Among the entries below, only the lines starting at the one with "садржаја и информација" and ending at the one with "креирању hub-ова садржаја", both included, are to be printed exactly.

• • • • • • •

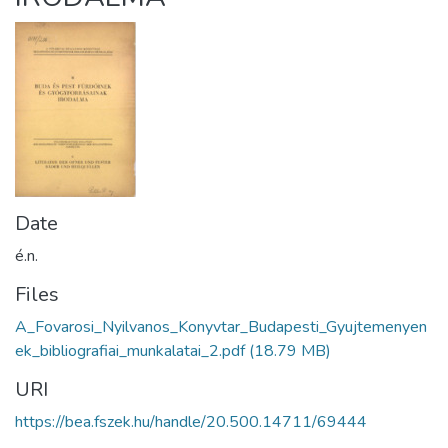
Date
é.n.
Files
A_Fovarosi_Nyilvanos_Konyvtar_Budapesti_Gyujtemenyen
ek_bibliografiai_munkalatai_2.pdf
(18.79 MB)
URI
https://bea.fszek.hu/handle/20.500.14711/69444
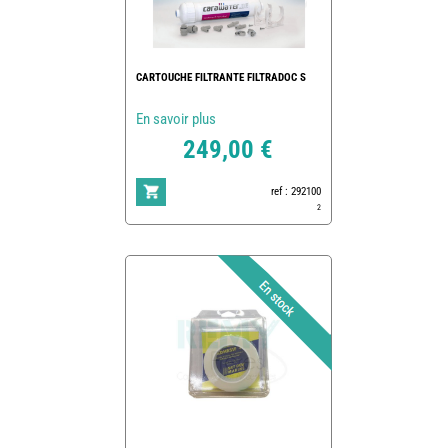
CARTOUCHE FILTRANTE FILTRADOC S
En savoir plus
249,00 €
ref : 292100
2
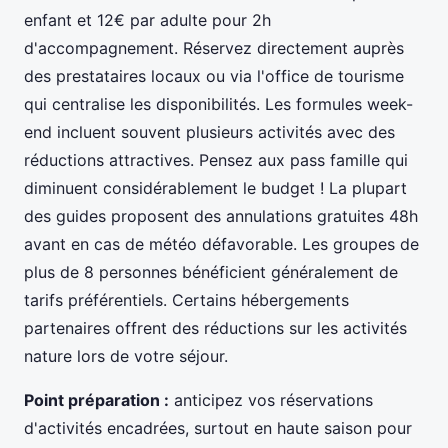
enfant et 12€ par adulte pour 2h
d'accompagnement. Réservez directement auprès
des prestataires locaux ou via l'office de tourisme
qui centralise les disponibilités. Les formules week-
end incluent souvent plusieurs activités avec des
réductions attractives. Pensez aux pass famille qui
diminuent considérablement le budget ! La plupart
des guides proposent des annulations gratuites 48h
avant en cas de météo défavorable. Les groupes de
plus de 8 personnes bénéficient généralement de
tarifs préférentiels. Certains hébergements
partenaires offrent des réductions sur les activités
nature lors de votre séjour.
Point préparation :
anticipez vos réservations
d'activités encadrées, surtout en haute saison pour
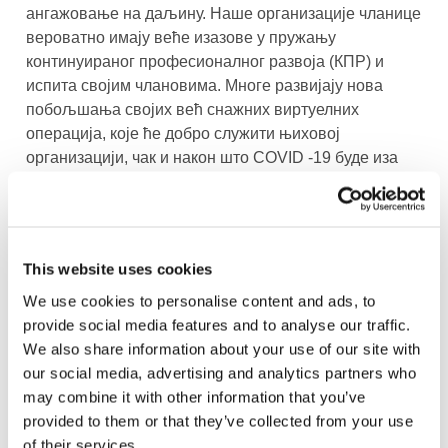
ангажовање на даљину. Наше организације чланице
вероватно имају веће изазове у пружању
континуираног професионалног развоја (КПР) и
испита својим члановима. Многе развијају нова
побољшања својих већ снажних виртуелних
операција, које ће добро служити њиховој
организацији, чак и након што COVID -19 буде иза
нас.
У IFAC-у смо прикупили ресурсе и искуства из своје
мреже како бисмо поделили сазнања и материјале
This website uses cookies
на нашој wеb страници.
Покренули смо COVID-19
We use cookies to personalise content and ads, to
наменску страницу
за обједињавање важног
provide social media features and to analyse our traffic.
садржаја и информација који могу да нам помогну
We also share information about your use of our site with
да се крећемо кроз ова незапамћена времена.
our social media, advertising and analytics partners who
Многе наше организације чланице су утрле пут у
may combine it with other information that you’ve
креирању hub-ова садржаја везаних за COVID-19;
provided to them or that they’ve collected from your use
ова wеb страница спаја те ресурсе на једном месту,
of their services.
додајући информације из других кључних извора као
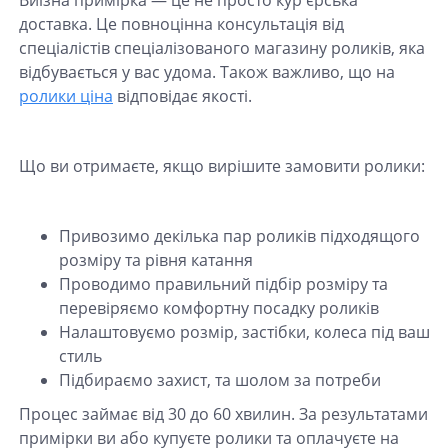
доставка. Це повноцінна консультація від
спеціалістів спеціалізованого магазину роликів, яка
відбувається у вас удома. Також важливо, що на
ролики ціна
відповідає якості.
Що ви отримаєте, якщо вирішите замовити ролики:
Привозимо декілька пар роликів підходящого
розміру та рівня катання
Проводимо правильний підбір розміру та
перевіряємо комфортну посадку роликів
Налаштовуємо розмір, застібки, колеса під ваш
стиль
Підбираємо захист, та шолом за потреби
Процес займає від 30 до 60 хвилин. За результатами
примірки ви або купуєте ролики та оплачуєте на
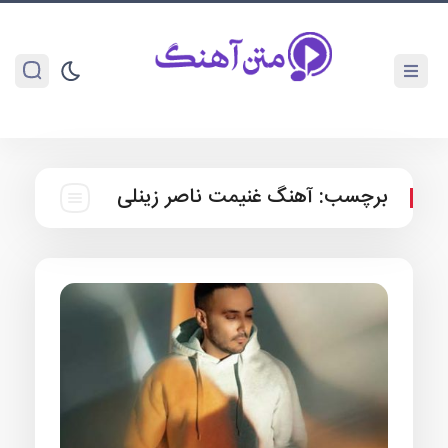
برچسب:
آهنگ غنیمت ناصر زینلی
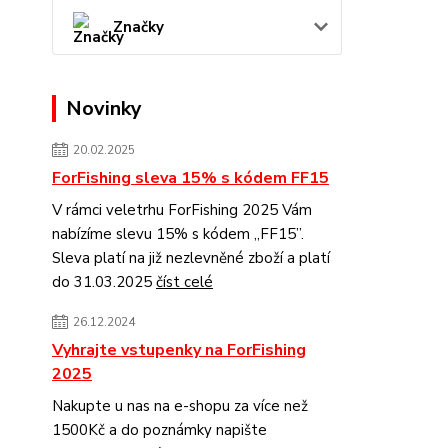
Značky
Novinky
20.02.2025
ForFishing sleva 15% s kódem FF15
V rámci veletrhu ForFishing 2025 Vám
nabízíme slevu 15% s kódem „FF15”.
Sleva platí na již nezlevněné zboží a platí
do 31.03.2025
číst celé
26.12.2024
Vyhrajte vstupenky na ForFishing
2025
Nakupte u nas na e-shopu za více než
1500Kč a do poznámky napište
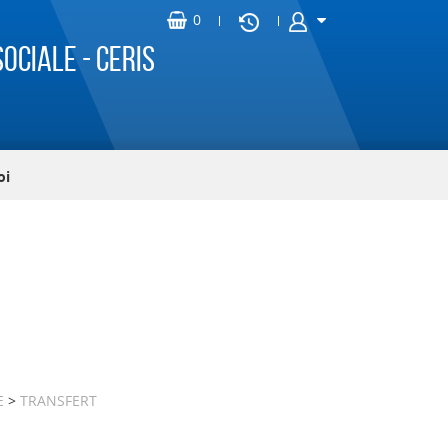
ociale - CERIS
oi
E
>
TRANSFERT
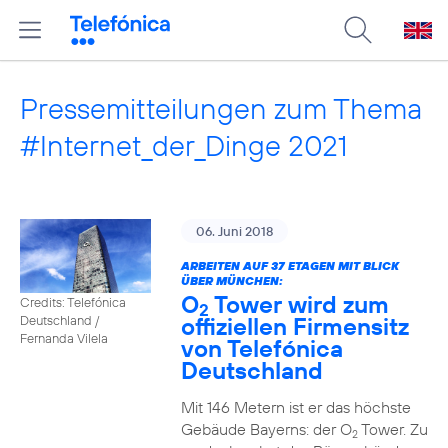
Pressemitteilungen zum Thema
#Internet_der_Dinge 2021
06. Juni 2018
ARBEITEN AUF 37 ETAGEN MIT BLICK
ÜBER MÜNCHEN:
O
Tower wird zum
Credits: Telefónica
2
offiziellen Firmensitz
Deutschland /
Fernanda Vilela
von Telefónica
Deutschland
Mit 146 Metern ist er das höchste
Gebäude Bayerns: der O
Tower. Zu
2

• • • • • • •

**Task response**
садржаја и информација који могу да нам помогну
We also share information about your use of our site with
да се крећемо кроз ова незапамћена времена.
our social media, advertising and analytics partners who
Многе наше организације чланице су утрле пут у
may combine it with other information that you’ve
креирању hub-ова садржаја везаних за COVID-19;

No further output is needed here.